So now I can say that I mostly agree with Stephanie and Juliana's essay. (And I found myself puzzled, for mostly the same reasons they did, by both the claims and the conclusions drawn from them, in Jennifer Ashton's.)
Like Stephanie and Juliana, I'm surprised by the numbers.
I especially identify with their questions/remaining uncertainties, including their assertion that the numbers alone tell only one story, and that even statistical equity would not necessarily indicate that "feminism is irrelevant or outdated or just plain over or boring or pathetic or whiny" or that a 50/50 ratio in the mags/anthologies/prizes "necessarily means that these things are feminist or progressive." And when they said "we had a constant feeling that we had better and more exciting, i.e. non-gender specific, work that we wished we could be doing," I was like I KNOW!

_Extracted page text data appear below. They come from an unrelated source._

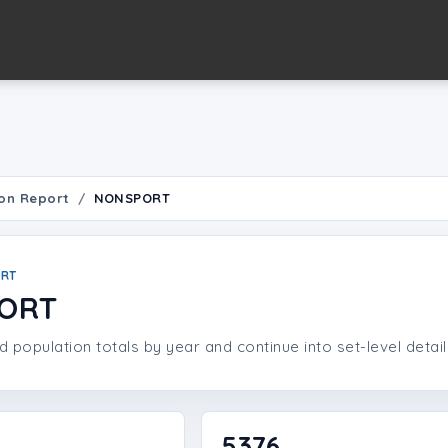
on Report
NONSPORT
ORT
ORT
population totals by year and continue into set-level detail
5376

The most important part of their article though (which they also say themselves--how could anybody miss that?) is not the number crunching but the owning up--to our own ambivalences about what feminism is or does or should be or should do, our complicity and "first-world privilege," and our failure(s) to be the change we wish to see in the world.*
And when I say "our" I do definitely mean "my."

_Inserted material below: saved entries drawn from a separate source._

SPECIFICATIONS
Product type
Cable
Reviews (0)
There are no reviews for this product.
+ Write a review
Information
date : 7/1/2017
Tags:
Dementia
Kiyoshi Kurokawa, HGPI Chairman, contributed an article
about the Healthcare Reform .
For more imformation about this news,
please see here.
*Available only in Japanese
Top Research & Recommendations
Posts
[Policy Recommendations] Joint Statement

The essay ends with a call for suggestions about how poets and/or communities of poets can do more to engage the living/working conditions of women in a national/international arena.
That's a good fucking question (which a handful of people attempt to answer in the last section of the piece, including Kasey, Anne, Rachel Blau DuPlessis, Eileen Myles, &tc.)

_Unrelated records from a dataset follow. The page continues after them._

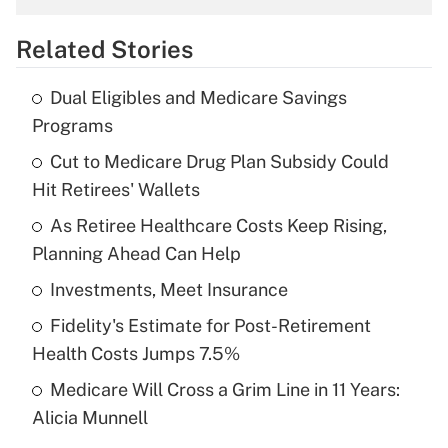
overtime income?
Related Stories
Get Answer
Dual Eligibles and Medicare Savings
Recently Updated Q&As
Programs
What is the temporary deduction for tip
income?
Cut to Medicare Drug Plan Subsidy Could
Hit Retirees' Wallets
Get Answer
As Retiree Healthcare Costs Keep Rising,
Planning Ahead Can Help
Recently Updated Q&As
What is a high deductible health plan for
Investments, Meet Insurance
purposes of an HSA?
Fidelity's Estimate for Post-Retirement
Get Answer
Health Costs Jumps 7.5%
Medicare Will Cross a Grim Line in 11 Years:
Recently Updated Q&As
Alicia Munnell
Are remote workers eligible for leave
under the Family and Medical Leave Act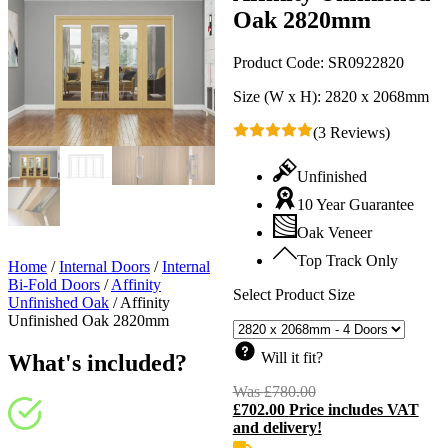
Oak 2820mm
Product Code:
SR0922820
Size (W x H):
2820 x 2068mm
(3 Reviews)
Unfinished
10 Year Guarantee
Oak Veneer
Top Track Only
Home
/
Internal Doors
/
Internal
Bi-Fold Doors
/
Affinity
Select Product Size
Unfinished Oak
/
Affinity
Unfinished Oak 2820mm
Will it fit?
What's included?
Was
£
780.00
Original
£
702.00
Price includes VAT
price
C
and delivery!
was:
p
£780.00.
i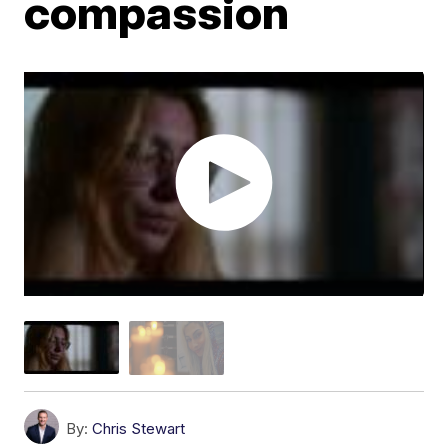
compassion
By:
Chris Stewart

I'm gonna keep thinking about that.
To order a copy of this issue of the Chicago Review (
* Uh, to quote Gandhi as quoted by the issue of Yoga Journal I flipped through on the ellipitical this morning.
UPDATE! The Chicago Review has made the essays available on their website (linked above). Rocking. (Be sure to read the notes too, particularly the methodology section, which addresses already some of the issues raised in a few responses elsewhere.)